Master horologist Paul Niess, who opened Father Time in 1996, arrives at his vintage clock and watch repair shop in the Garden Walk Mall around 6 a.m., flooded with work. Niess calls himself a “big clock geek” and is unbelievably cheery when three people within 15 minutes ask him if he can replace a watch battery—something a half-century away from his craft. He began learning the trade when he was only 10 years old and now draws business from all over the world.
I was expecting some old, grizzled guy
I’m 34. … The average age in our profession is 80. They’re dropping fast and it’s sad, really, because it’s a dying art. [The masters] have a wealth of knowledge and you realize you will never know it all.
So, how did you become a master horologist?
I was very fortunate. I did a private apprenticeship with a master clockmaker and I did [another] with a master watchmaker.
How do you fix the timepieces?
My job is to restore the piece to original by manufacturing exact replica parts. That’s the toughest part of the job—realizing that you can’t buy the parts; you have to manufacture them and you must do it exactly. I mill and lathe the parts, make new gears—everything. … If it’s not perfect, I throw it out and start over.
Do you have a favorite?
Yes. This one was made and sold by Chico’s second mayor in 1860-something-or-other. I found it in a downtown dump shop. I also have a master clock that came out of a high school in Missoula, Mont. in 1935. It was made by IBM, which started as a clock company.
[Clocks begin to chime 12] That sounds cool. Is this your favorite time of day?
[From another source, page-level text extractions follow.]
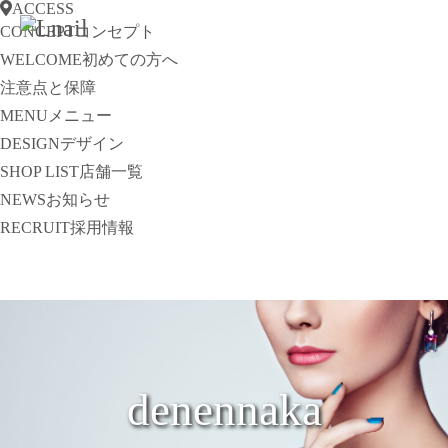
ACCESS
CONCEPT
コンセプト
WELCOME
初めての方へ
注意点と保障
MENU
メニュー
DESIGN
デザイン
SHOP LIST
店舗一覧
NEWS
お知らせ
RECRUIT
採用情報
denennaka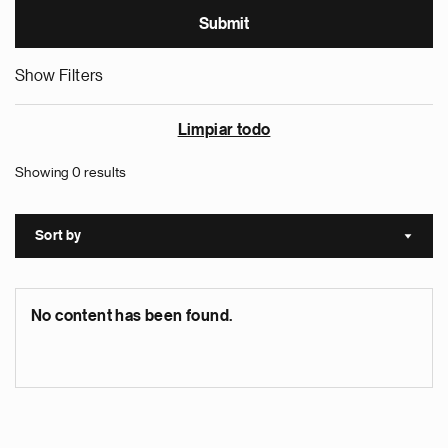
Show Filters
Limpiar todo
Showing 0 results
Sort by
Sort a
No content has been found.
I love it. I love noon—not only because it’s lunchtime, but because everything is striking. Most of these clocks are at least 100 years of age and you’re listening to the sounds that our great, great, grandparents would have heard.
It sounds like you love your job.
It’s rewarding. We just did a pocket watch for a lady whose grandfather was assassinated in Europe [70 years ago]. When he was shot, he fell forward on it and broke it. I just gave it back to her last week and you should have seen the look on her face.
You’re not wearing a watch.
I get so inundated by working in a clock shop, when I go home I don’t wear a watch.
Where you will be at midnight on New Year’s Day?
When the clock strikes midnight I will be … with family and friends relaxing with no clocks around.